One needs tough skin to be a queer artist from Ohio and take on cities like New York and Paris, especially in the early 20th century. That’s exactly what Abbott did and quite successfully.

Berenice Abbott was an artist with her own mind and wasn't really interested in what others thought of her. She was quite a drinker, a chain-smoker, and loved to dance. In fact, Julia Van Haaften author of “Berenice Abbott: A Life in Photography” writes, she and Man Ray were actually kicked off the dance floor for “obscenity”. She roamed around various nooks and crannies of New York City to take her photographs. When one of her supervisors suggested that nice girls don’t go to the Bowery, she replied she cared less about being a nice girl and that she’s a photographer, and went anywhere. 

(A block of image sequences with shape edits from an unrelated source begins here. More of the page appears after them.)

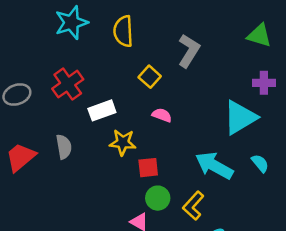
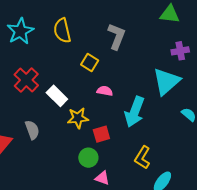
white rectangle: (102, 110) -> (57, 96), turned 75
cyan arrow: (214, 166) -> (135, 112), moved, turned -88
green circle: (158, 198) -> (88, 158), moved

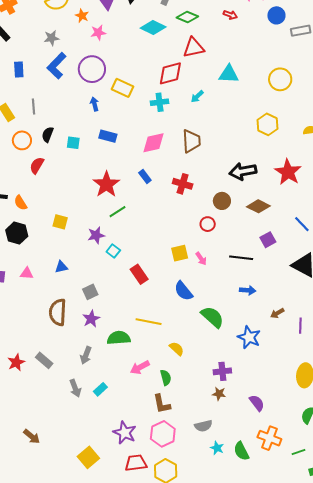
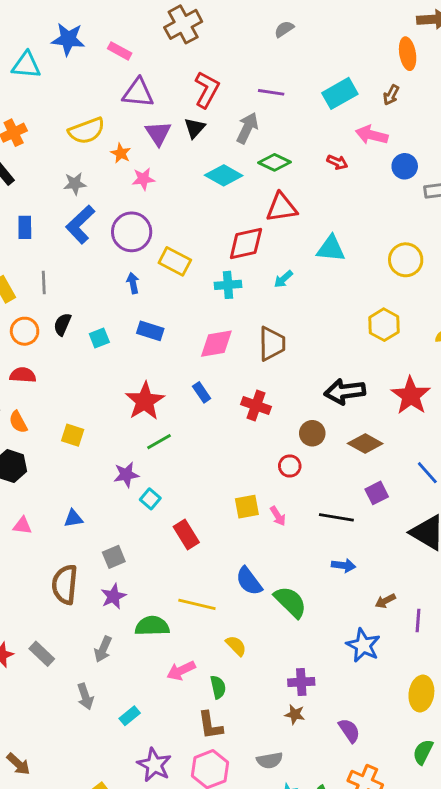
cyan square: (73, 143) -> (99, 338), turned -32
red semicircle: (37, 165) -> (23, 375), moved, turned 60
yellow square: (60, 222) -> (73, 435), moved
blue semicircle: (183, 291) -> (249, 581), moved
blue star: (249, 337) -> (363, 645), moved
cyan rectangle: (100, 389) -> (130, 716), moved

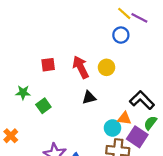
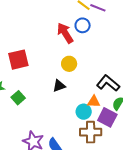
red square: (48, 65) -> (18, 60), size x1.5
red arrow: (81, 67) -> (65, 33), moved
yellow circle: (107, 67) -> (69, 64), moved

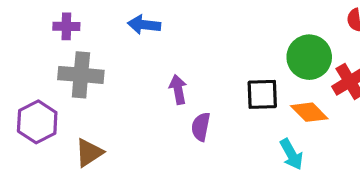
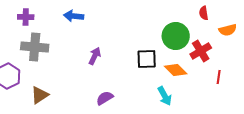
purple arrow: (178, 90) -> (95, 56), turned 36
purple semicircle: (201, 127) -> (105, 98), moved, turned 48

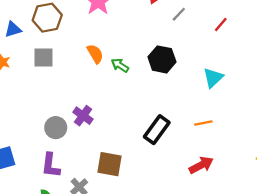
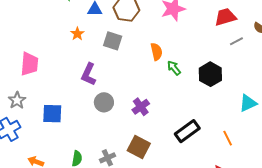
purple cross: (83, 116) -> (141, 107), moved
orange line: (203, 123) -> (228, 138), turned 56
purple L-shape: (51, 165) -> (89, 74), moved

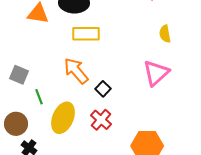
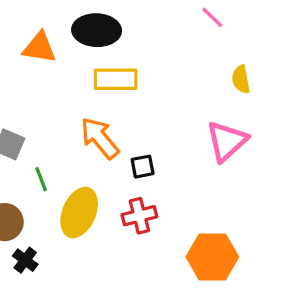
black square: (103, 89) -> (143, 167), turned 35
red cross: (101, 120) -> (139, 216), turned 35

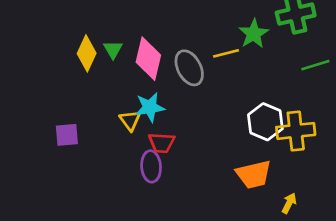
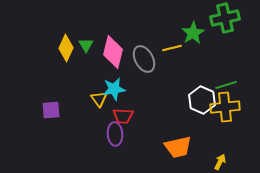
green line: (315, 65) -> (226, 85), moved
orange trapezoid: (254, 174) -> (178, 147), moved

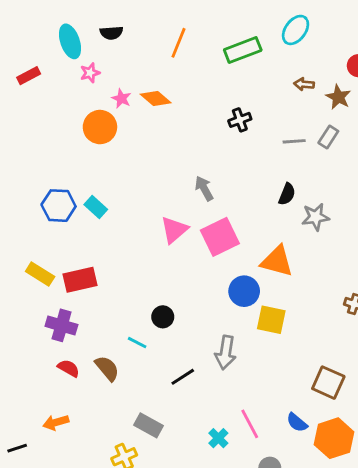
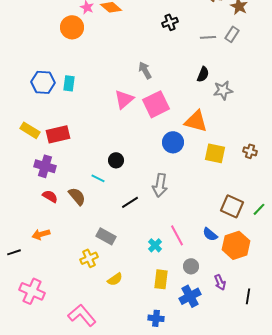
cyan rectangle: (96, 207) -> (69, 83), turned 56
yellow square: (271, 320) -> (215, 153), moved

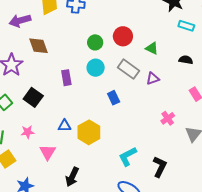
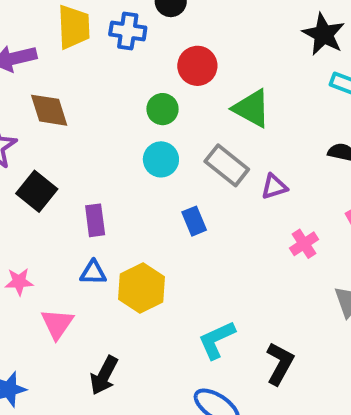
red circle: (123, 36) -> (197, 66), moved
green triangle: (152, 48) -> (252, 108), moved, size x1.5
purple rectangle: (66, 78) -> (95, 220), moved
black square: (33, 97) -> (37, 191), moved
pink cross: (168, 118) -> (304, 244), moved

Abbott was quite adept at making connections which helped her career move forward. She was able to set up her own studio in Paris with the help of none other than art collector and socialite, Peggy Guggenheim. It’s no surprise she befriended the sculptor Isamu Noguchi, who is the subject of many of Abbott’s photographs. She was once a sculptor herself but decided that photography was far more interesting. Her introduction to portrait photography grew out of her job as Man Ray’s assistant. However, her photographs of New York streets are directly linked to artist Eugène Atget. Of course the artist was also a friend of Abbott’s and after his death, she played a large role in introducing his work to the public.

Abbott later abandoned portrait photography and took a more objective approach. She believed that we all lived “in a world made by science,” and photography could serve as “a friendly interpreter between science and the layman.” According to Abbott, not everyone could be this interpreter, especially not scientists. During an interview at the physical science study committee at MIT, she recalls saying that “scientists were the worst photographers in the world” and that they “needed one of the best,” which of course was her.

This objective photography included scenes of a changing New York for the Federal Art Project. The Museum of the City of New York exhibited a second major solo exhibition featuring Abbott’s works called “A Woman Photographs the Face of a Changing City.” One of the most fascinating things associated with this exhibition are the captions for the photographs written by writer and art critic Elizabeth McCausland, Abbott’s longtime partner. These captions, that interpreted Abbott’s works beautifully, were meant to be included in the book cataloging Abbott’s New York scenes. Her captions were never included, though, since the publisher E.P. Dutton had other ideas. He meant for the book to be a tourist guide to New York, which apparently called for dry factual captions instead. These archival papers give us a glimpse into their relationship. Both lived together in New York for about 30 years until McCausland died of chronic health issues. Abbott continued to work, gaining popular recognition in the 1970s.